TBK’nın 526. maddesine göre vekâleti olmaksızın başkasının hesabına işgören kişi, o işi sahibinin menfaatine ve varsayılan iradesine uygun olarak görmekle yükümlüdür. Hekimin, hastanın iznini almadan veya hal ve şartlara göre ani gelişen bir durum karşısında veya acil durumlarda izin almaya imkân bulunmayan durumlarda yaptığı tıbbi müdahaleler vekâletsiz işgörme kapsamındadır.  Örneğin bilinci kapalı bir hastaya, hekimin yaptığı tıbbi müdahale, aniden fenalaşan bir kişiye yakında bulunan bir hekimin yaptığı müdahale, veya ameliyat esnasında ani gelişen bir duruma karşı yapılan müdahale vekâletsiz işgörme olarak kabul edilir.

d. Haksız Fiil

Haksız fiil TBK’nın 49. maddesinde, kusurlu ve hukuka aykırı bir fiille bir kişiye zarar verme olarak tanımlanmıştır. Hekimin insan bedeni üzerinde yaptığı tıbbi uygulama hataları haksız fiil olarak kabul edilir. Haksız fiil sorumluluğu, doktorun kusurlu hareketleri nedeniyle hastaya verdiği zararların tazmin edilmesini gerektirmektedir. Hekimin kamu hastanelerinde, kamu görevlisi sıfatıyla veya özel hasta­nede hizmet sözleşmesi ile çalıştığı durumlarda hekimin sorumluluğu, kural olarak haksız fiil sorumluluğudur. Zira belirtilen durumlarda, hekimle hasta arasında önceden kurulmuş bir sözleşme ilişkisi mevcut olmadığı gibi, he­kim hastadan ücret almamakta, hasta da hekimi seçememektedir.

e. Hizmet Kusuru

Hizmet kusuru, idarenin yürüttüğü kamu hizmetinin hiç işlememesi, kötü işlemesi veya geç işlememesi sonucu ortaya çıkan ve idarenin ortaya çıkan zararı ödemesini öngören bir sorumluluk türüdür. İdare, sağlık hizmetlerinin doğru bir şekilde yürütülmesi için gerekli organizasyonları yaparak, yeterli araç ve gereçleri, tesisleri sağlamak ve yetkin sağlık personelleri yetiştirerek sağlık hizmetlerini yürütmek zorundadır. Bu noktada sağlık personelinin yaptığı tıbbi uygulama hataları sonucu hizmet kusuru nedeniyle sorumlu tutulmaktadır. Zira kamu hastanesinde çalışan hekim ile hasta arasında herhangi bir sözleşme ilişkisi bulunmamaktadır. Kamu hastanelerinde, kamu hizmeti verildiği için hasta ile idare arasında bir idare hukuku ilişkisi meydana gelir. Bu nedenle kamu hastanelerinde meydana gelen bir hatalı tıbbi uygulama nedeniyle açılacak dava idari yargı mercilerinde açılır.

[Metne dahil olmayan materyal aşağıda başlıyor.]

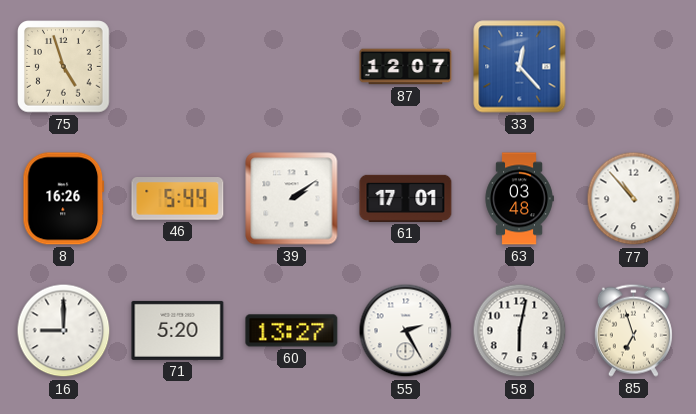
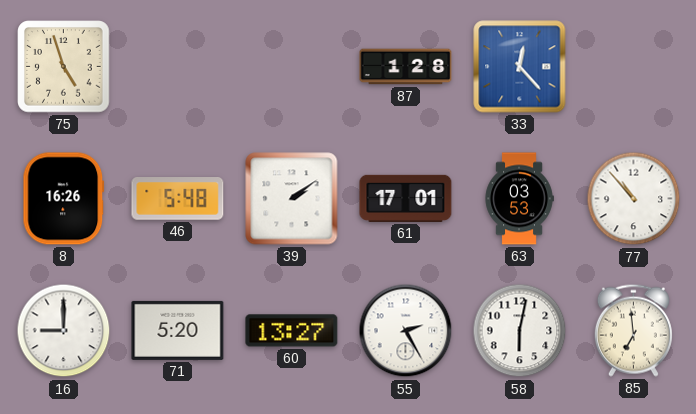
87: 12:07 -> 1:28
46: 5:44 -> 5:48
63: 03:48 -> 03:53
85: 6:57 -> 6:59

3. Hekim (Doktor) Hatası Nedeniyle Açılacak Tazminat Davasının Şartları

Hekim hatası nedeniyle tazminat davası açılabilmesi için her şeyden önce hekimin fiilinin hukuka aykırı olması gerekir. Bu hukuka aykırı fiil sonucu bir zarar meydana gelmiş olmalı ve hekimin kusuru bulunmalıdır. Ayrıca meydana gelen zarar ile hekimin kusurlu davranışı arasında nedensellik (illiyet) bağı bulunması gerekir. Bu şartlardan biri dahi olmazsa sorumluluk doğmaz. Dolayısıyla tazminat davası açılabilmesi için bu şartların birlikte mevcut olması gerekmektedir.

 4. Hekim (Doktor) Hatası Nedeniyle Tazminat Davası Kime Karşı Açılır?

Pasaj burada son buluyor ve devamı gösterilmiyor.